وَلَا يَسُدُّ جَوْفَ ابْنِ آدَمَ إِلَّا التُّرَابُ
“Tidak ada yang bisa memenuhi perut anak cucu Adam melaikan tanah”. (HR. Al Bukhari no: 6438)
Itulah kerakusan dan ketamakan manusia. Maka itu sampai Allah ta’ala menurunkan sebuah surat yang menjelaskan kondisi lalainya manusia yang disebabkan kesibukannya terhadap dunia. Bagaimanakah penjelasannya? Mari kita simak di dalam rubrik Bahasan Utama.
Setiap manusia yang ada di atas muka bumi ini baik muslim atau non muslim, mukmin atau kafir, tua maupun muda semuanya mencintai harta dan keindahannya. Hal itu menjadi tabi’at dasar manusia yang ada di dalam diri-diri mereka. Allah ta’ala berfirman dalam banyak ayat-Nya tentang hal tersebut:
زُيِّنَ لِلنَّاسِ حُبُّ الشَّهَوَاتِ مِنَ النِّسَاءِ وَالْبَنِينَ وَالْقَنَاطِيرِ الْمُقَنْطَرَةِ مِنَ الذَّهَبِ وَالْفِضَّةِ وَالْخَيْلِ الْمُسَوَّمَةِ وَالْأَنْعَامِ وَالحَرْثِ ذَلِكَ مَتَاعُ الْحَيَاةِ الدُّنْيَا وَاللَّهُ عِنْدَهُ حُسْنُ الْمَآبِ
“Dijadikan indah pada (pandangan) manusia kecintaan kepada apa-apa yang diingini, yaitu: wanita-wanita, anak-anak, harta yang banyak dari jenis emas, perak, kuda pilihan, binatang-binatang ternak dan sawah ladang. Itulah kesenangan hidup di dunia, dan di sisi Allah-lah tempat kembali yang baik (surga)”. (QS. Ali ‘Imron ayat: 14)
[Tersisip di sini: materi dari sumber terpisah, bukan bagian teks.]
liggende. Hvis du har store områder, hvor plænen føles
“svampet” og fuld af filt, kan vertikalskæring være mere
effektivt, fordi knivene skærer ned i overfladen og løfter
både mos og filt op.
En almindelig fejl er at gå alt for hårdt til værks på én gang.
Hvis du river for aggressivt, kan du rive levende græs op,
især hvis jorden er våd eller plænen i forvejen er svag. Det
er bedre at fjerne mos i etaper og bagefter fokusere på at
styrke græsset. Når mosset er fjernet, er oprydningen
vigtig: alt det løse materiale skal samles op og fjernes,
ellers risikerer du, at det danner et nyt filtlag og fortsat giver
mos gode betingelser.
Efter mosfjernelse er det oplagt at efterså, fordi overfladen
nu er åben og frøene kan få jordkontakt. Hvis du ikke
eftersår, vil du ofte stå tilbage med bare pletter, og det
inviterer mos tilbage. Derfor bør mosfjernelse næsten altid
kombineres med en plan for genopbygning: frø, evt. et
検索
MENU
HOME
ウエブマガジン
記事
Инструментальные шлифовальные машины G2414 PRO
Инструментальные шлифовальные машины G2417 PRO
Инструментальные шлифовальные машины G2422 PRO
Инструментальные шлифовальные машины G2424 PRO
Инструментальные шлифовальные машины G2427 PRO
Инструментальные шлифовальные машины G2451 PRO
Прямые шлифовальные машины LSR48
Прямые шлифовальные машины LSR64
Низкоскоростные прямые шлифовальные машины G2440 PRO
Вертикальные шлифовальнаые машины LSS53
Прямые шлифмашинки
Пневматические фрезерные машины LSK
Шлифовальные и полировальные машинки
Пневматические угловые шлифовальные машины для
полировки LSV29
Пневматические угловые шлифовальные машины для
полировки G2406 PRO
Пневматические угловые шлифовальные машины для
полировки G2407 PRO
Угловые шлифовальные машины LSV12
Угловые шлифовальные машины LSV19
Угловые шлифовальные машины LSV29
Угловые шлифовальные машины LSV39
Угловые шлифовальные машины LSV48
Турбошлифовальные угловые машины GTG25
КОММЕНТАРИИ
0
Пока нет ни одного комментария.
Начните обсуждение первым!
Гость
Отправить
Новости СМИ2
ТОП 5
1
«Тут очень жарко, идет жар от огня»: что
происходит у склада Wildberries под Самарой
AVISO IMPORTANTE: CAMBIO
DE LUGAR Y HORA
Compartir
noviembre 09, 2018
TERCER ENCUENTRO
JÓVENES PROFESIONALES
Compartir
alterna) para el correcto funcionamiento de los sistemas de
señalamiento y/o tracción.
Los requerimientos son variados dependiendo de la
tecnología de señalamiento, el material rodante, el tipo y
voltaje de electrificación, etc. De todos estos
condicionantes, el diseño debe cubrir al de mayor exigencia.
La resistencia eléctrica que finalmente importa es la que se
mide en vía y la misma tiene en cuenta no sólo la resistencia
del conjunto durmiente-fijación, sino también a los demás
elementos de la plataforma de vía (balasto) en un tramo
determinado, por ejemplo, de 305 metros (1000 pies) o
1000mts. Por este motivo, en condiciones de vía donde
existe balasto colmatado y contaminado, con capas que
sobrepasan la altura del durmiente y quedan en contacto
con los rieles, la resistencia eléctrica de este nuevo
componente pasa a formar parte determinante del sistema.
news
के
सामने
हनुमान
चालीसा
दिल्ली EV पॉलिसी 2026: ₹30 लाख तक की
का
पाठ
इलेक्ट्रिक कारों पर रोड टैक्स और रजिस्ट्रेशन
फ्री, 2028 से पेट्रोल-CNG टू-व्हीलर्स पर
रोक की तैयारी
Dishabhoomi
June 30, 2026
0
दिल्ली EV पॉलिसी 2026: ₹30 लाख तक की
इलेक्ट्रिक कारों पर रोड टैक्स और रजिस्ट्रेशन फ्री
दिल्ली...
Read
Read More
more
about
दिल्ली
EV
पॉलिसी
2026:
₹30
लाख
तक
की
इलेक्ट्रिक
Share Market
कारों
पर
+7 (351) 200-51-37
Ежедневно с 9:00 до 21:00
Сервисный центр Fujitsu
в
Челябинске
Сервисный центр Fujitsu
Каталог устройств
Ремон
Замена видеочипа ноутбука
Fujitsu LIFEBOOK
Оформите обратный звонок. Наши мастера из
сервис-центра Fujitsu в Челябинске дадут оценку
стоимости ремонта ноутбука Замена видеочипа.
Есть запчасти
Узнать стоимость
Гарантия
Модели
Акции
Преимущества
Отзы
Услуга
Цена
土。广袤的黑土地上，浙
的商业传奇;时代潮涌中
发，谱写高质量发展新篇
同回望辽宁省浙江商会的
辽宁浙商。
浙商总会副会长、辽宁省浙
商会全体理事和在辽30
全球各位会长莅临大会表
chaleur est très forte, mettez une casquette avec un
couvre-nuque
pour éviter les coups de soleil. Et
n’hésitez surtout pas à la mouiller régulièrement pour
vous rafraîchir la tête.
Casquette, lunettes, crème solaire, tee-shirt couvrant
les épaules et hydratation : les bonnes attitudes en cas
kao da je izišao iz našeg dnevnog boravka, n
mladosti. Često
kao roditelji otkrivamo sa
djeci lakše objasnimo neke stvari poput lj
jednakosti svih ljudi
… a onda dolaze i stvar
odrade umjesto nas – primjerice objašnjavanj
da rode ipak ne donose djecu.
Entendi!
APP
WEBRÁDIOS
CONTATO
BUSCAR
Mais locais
Di dalam ayat lain Allah ta’ala juga berfirman:
وَتُحِبُّونَ الْمَالَ حُبًّا جَمَّا
“Dan kamu mencintai harta dengan kecintaan yang berlebihan” (QS. Al Fajr ayat: 20)
Serta ayat-Nya juga:
وَإِنَّهُ لِحُبِّ الْخَيْرِ لَشَدِيدٌ
“Dan sesungguhnya cintanya kepada harta benar-benar berlebihan”. (QS Al ‘Adiyat ayat: 8)
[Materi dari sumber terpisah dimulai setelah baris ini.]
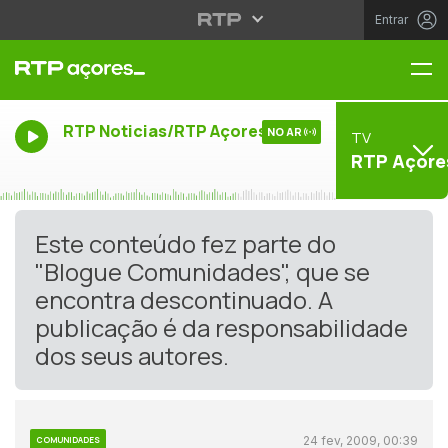
Entrar
Me
RTP Noticias/RTP Açores
NO AR
TV
RTP Açore
Este conteúdo fez parte do
"Blogue Comunidades", que se
encontra descontinuado. A
publicação é da responsabilidade
dos seus autores.
24 fev, 2009, 00:39
COMUNIDADES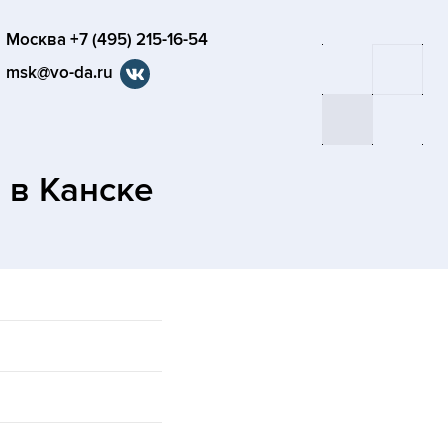
Москва +7 (495) 215-16-54
msk@vo-da.ru
а
в Канске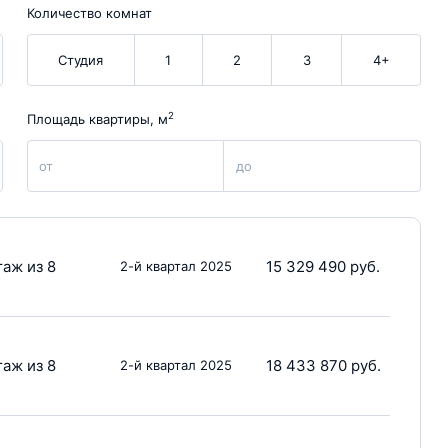
Количество комнат
Студия
1
2
3
4+
2
Площадь квартиры, м
от
до
таж из 8
15 329 490 руб.
2-й квартал 2025
таж из 8
18 433 870 руб.
2-й квартал 2025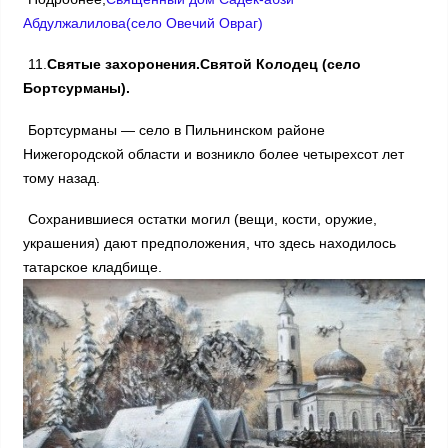
Абдулжалилова(село Овечий Овраг)
11.
Святые захоронения.Святой Колодец (село
Бортсурманы).
Бортсурманы — село в Пильнинском районе
Нижегородской области и возникло более четырехсот лет
тому назад.
Сохранившиеся остатки могил (вещи, кости, оружие,
украшения) дают предположения, что здесь находилось
татарское кладбище.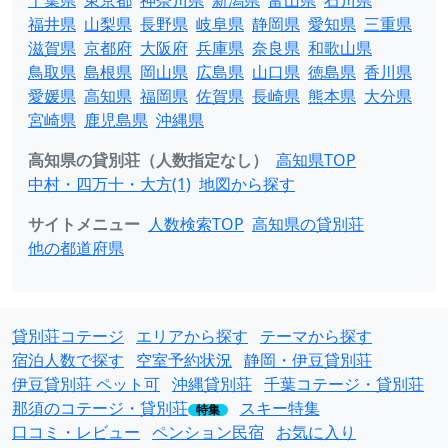
千葉県
東京都
神奈川県
新潟県
富山県
石川県
福井県
山梨県
長野県
岐阜県
静岡県
愛知県
三重県
滋賀県
京都府
大阪府
兵庫県
奈良県
和歌山県
鳥取県
島根県
岡山県
広島県
山口県
徳島県
香川県
愛媛県
高知県
福岡県
佐賀県
長崎県
熊本県
大分県
宮崎県
鹿児島県
沖縄県
高知県の貸別荘（人数指定なし）
高知県TOP
中村・四万十・大方(1)
地図から探す
サイトメニュー
人数検索TOP
高知県の貸別荘
他の都道府県
貸別荘コテージ
エリアから探す
テーマから探す
宿泊人数で探す
空室予約状況
静岡・伊豆貸別荘
伊豆貸別荘 ペット可
沖縄貸別荘
千葉コテージ・貸別荘
那須のコテージ・貸別荘
スキー特集
特集
口コミ・レビュー
ペンション民宿
お気に入り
Bahkan Rasulullah shallallahu ‘alaihi wa sallam mengatakan kepada kita semua:
قَلْبُ الشَّيْخ شَابٌّ عَلَى حُبّ اثنتين : طُولُ الْحَيَاةِ وَحُبُّ الْمَالِ
“Hati orang yang tua renta senantiasa muda dalam mencintai dua perkara: hidup yang panjang dan cinta terhadap harta”. (HR. AI Bukhari no: 6420 dan Muslim no: 1046)
Di dalam surat At Takatsur ini Allah ta’ala menceritakan kondisi orang-orang yang lalai disebabkan mereka membanggakan diri-diri mereka dengan banyaknya sesuatu.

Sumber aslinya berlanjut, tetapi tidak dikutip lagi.